Dataset excerpts:
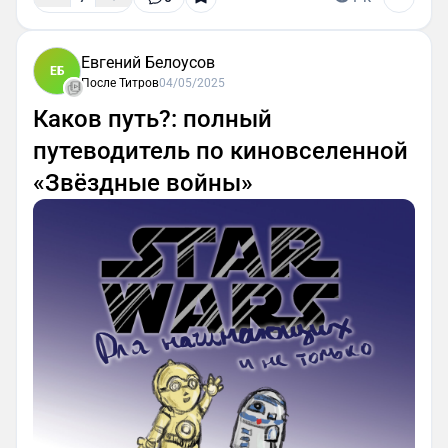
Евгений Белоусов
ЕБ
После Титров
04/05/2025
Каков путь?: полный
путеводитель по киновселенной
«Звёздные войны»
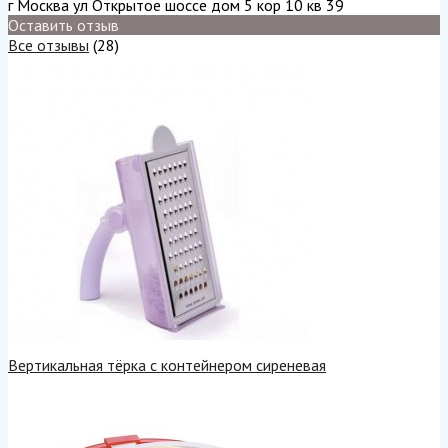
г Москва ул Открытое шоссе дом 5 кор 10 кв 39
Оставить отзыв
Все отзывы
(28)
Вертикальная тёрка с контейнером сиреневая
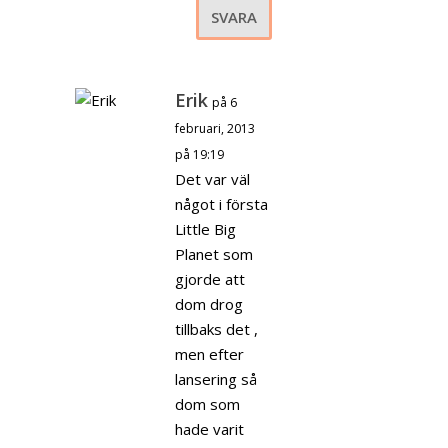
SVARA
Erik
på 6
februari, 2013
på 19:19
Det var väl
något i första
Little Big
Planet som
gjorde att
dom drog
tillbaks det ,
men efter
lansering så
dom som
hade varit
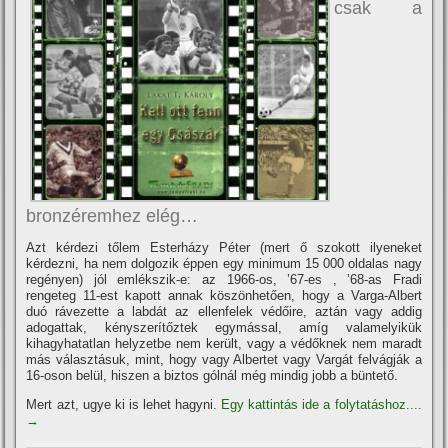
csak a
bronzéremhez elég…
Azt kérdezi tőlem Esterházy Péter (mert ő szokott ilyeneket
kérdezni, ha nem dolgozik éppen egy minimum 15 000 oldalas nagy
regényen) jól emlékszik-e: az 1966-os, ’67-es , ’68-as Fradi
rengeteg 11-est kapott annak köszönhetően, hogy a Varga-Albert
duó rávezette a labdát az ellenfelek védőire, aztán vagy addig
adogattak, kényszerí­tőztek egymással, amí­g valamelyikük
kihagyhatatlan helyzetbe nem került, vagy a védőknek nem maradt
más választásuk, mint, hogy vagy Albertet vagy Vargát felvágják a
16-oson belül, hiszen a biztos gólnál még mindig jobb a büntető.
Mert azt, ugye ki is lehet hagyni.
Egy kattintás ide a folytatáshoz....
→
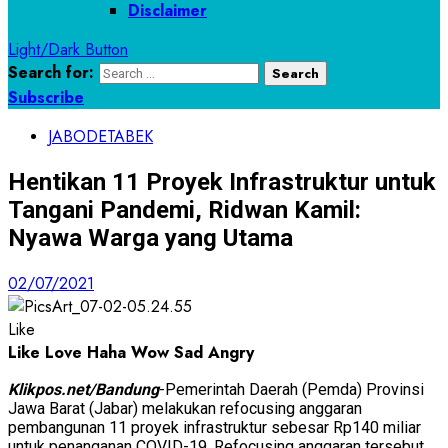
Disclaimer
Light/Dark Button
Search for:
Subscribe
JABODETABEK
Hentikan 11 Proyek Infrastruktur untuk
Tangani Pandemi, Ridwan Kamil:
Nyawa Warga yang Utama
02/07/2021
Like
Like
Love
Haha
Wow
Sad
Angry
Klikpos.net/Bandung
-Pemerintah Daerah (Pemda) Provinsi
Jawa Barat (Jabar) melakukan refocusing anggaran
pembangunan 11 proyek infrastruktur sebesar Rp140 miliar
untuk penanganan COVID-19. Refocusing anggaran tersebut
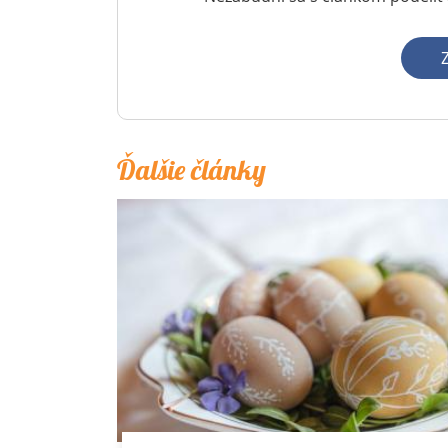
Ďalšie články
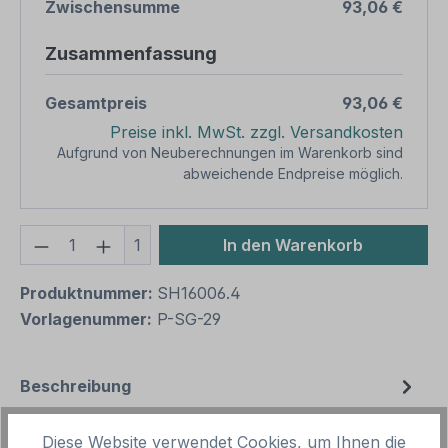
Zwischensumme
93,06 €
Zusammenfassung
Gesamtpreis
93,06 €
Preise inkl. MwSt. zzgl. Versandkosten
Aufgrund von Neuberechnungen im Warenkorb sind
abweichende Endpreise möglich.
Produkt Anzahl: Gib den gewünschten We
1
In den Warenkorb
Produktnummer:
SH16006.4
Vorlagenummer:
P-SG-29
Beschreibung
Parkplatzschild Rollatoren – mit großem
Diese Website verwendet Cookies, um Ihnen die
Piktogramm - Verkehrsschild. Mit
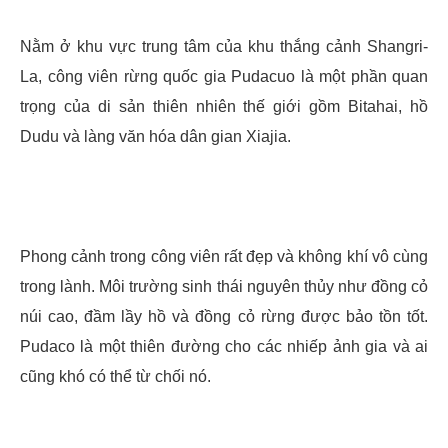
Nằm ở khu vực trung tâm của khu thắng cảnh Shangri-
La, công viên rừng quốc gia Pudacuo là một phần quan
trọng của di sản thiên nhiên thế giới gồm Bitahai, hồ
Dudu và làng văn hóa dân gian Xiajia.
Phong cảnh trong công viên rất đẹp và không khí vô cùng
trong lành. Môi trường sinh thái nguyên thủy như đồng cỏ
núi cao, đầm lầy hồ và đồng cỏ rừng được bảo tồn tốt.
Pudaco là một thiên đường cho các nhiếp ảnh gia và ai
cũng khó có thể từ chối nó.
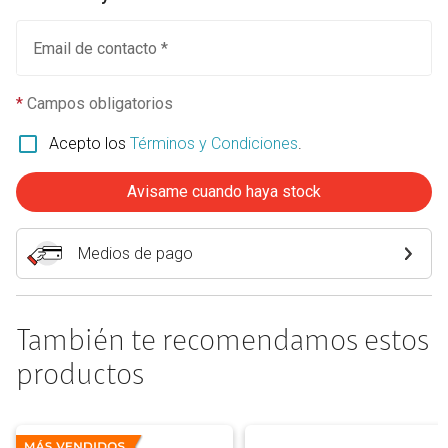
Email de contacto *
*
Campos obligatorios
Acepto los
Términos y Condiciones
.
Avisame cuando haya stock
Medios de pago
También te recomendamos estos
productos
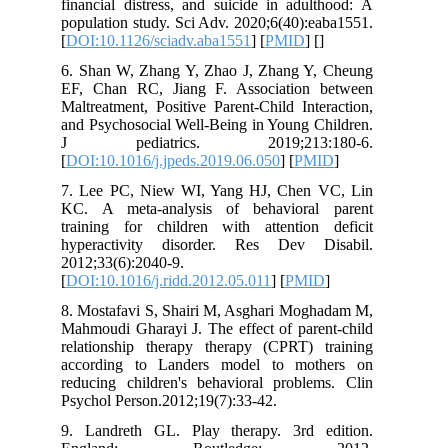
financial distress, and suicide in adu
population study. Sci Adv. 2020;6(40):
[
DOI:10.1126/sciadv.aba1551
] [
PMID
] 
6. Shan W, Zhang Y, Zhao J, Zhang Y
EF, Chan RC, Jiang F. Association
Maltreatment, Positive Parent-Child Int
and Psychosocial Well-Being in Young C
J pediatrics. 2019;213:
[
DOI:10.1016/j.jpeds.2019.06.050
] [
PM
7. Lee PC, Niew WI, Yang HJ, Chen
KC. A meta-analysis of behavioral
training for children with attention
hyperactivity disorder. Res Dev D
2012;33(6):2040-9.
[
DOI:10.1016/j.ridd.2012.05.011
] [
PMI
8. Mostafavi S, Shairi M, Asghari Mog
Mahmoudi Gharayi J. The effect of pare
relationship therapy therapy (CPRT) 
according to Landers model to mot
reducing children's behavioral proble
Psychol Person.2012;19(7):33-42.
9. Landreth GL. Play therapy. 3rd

YOUR INSTRUCTIONS:
Print the records exactly, every one. Leave out the pictures.

RESPONSE TO THE EXERCISE:
Евгений Белоусов
ЕБ
После Титров
04/05/2025
Каков путь?: полный
путеводитель по киновселенной
«Звёздные войны»
г Москва ул Открытое шоссе дом 5 кор 10 кв 39
Оставить отзыв
Все отзывы
(28)
Вертикальная тёрка с контейнером сиреневая
SVARA
Erik
på 6
februari, 2013
på 19:19
Det var väl
något i första
Little Big
Planet som
gjorde att
dom drog
tillbaks det ,
men efter
lansering så
dom som
hade varit
csak a
bronzéremhez elég…
Azt kérdezi tőlem Esterházy Péter (mert ő szokott ilyeneket
kérdezni, ha nem dolgozik éppen egy minimum 15 000 oldalas nagy
regényen) jól emlékszik-e: az 1966-os, ’67-es , ’68-as Fradi
rengeteg 11-est kapott annak köszönhetően, hogy a Varga-Albert
duó rávezette a labdát az ellenfelek védőire, aztán vagy addig
adogattak, kényszerí­tőztek egymással, amí­g valamelyikük
kihagyhatatlan helyzetbe nem került, vagy a védőknek nem maradt
más választásuk, mint, hogy vagy Albertet vagy Vargát felvágják a
16-oson belül, hiszen a biztos gólnál még mindig jobb a büntető.
Mert azt, ugye ki is lehet hagyni.
Egy kattintás ide a folytatáshoz....
→
Disclaimer
Light/Dark Button
Search for:
Subscribe
JABODETABEK
Hentikan 11 Proyek Infrastruktur untuk
Tangani Pandemi, Ridwan Kamil:
Nyawa Warga yang Utama
02/07/2021
Like
Like
Love
Haha
Wow
Sad
Angry
Klikpos.net/Bandung
-Pemerintah Daerah (Pemda) Provinsi
Jawa Barat (Jabar) melakukan refocusing anggaran
pembangunan 11 proyek infrastruktur sebesar Rp140 miliar
untuk penanganan COVID-19. Refocusing anggaran tersebut
Ďalšie články
Zwischensumme
93,06 €
Zusammenfassung
Gesamtpreis
93,06 €
Preise inkl. MwSt. zzgl. Versandkosten
Aufgrund von Neuberechnungen im Warenkorb sind
abweichende Endpreise möglich.
Produkt Anzahl: Gib den gewünschten We
1
In den Warenkorb
Produktnummer:
SH16006.4
Vorlagenummer:
P-SG-29
Beschreibung
Parkplatzschild Rollatoren – mit großem
Diese Website verwendet Cookies, um Ihnen die
Piktogramm - Verkehrsschild. Mit
Nằm ở khu vực trung tâm của khu thắng cảnh Shangri-
La, công viên rừng quốc gia Pudacuo là một phần quan
trọng của di sản thiên nhiên thế giới gồm Bitahai, hồ
Dudu và làng văn hóa dân gian Xiajia.
Phong cảnh trong công viên rất đẹp và không khí vô cùng
trong lành. Môi trường sinh thái nguyên thủy như đồng cỏ
núi cao, đầm lầy hồ và đồng cỏ rừng được bảo tồn tốt.
Pudaco là một thiên đường cho các nhiếp ảnh gia và ai
cũng khó có thể từ chối nó.
Email de contacto *
*
Campos obligatorios
Acepto los
Términos y Condiciones
.
Avisame cuando haya stock
Medios de pago
También te recomendamos estos
productos
financial distress, and suicide in adu
population study. Sci Adv. 2020;6(40):
[
DOI:10.1126/sciadv.aba1551
] [
PMID
] 
6. Shan W, Zhang Y, Zhao J, Zhang Y
EF, Chan RC, Jiang F. Association
Maltreatment, Positive Parent-Child Int
and Psychosocial Well-Being in Young C
J pediatrics. 2019;213:
[
DOI:10.1016/j.jpeds.2019.06.050
] [
PM
7. Lee PC, Niew WI, Yang HJ, Chen
KC. A meta-analysis of behavioral
training for children with attention
hyperactivity disorder. Res Dev D
2012;33(6):2040-9.
[
DOI:10.1016/j.ridd.2012.05.011
] [
PMI
8. Mostafavi S, Shairi M, Asghari Mog
Mahmoudi Gharayi J. The effect of pare
relationship therapy therapy (CPRT) 
according to Landers model to mot
reducing children's behavioral proble
Psychol Person.2012;19(7):33-42.
9. Landreth GL. Play therapy. 3rd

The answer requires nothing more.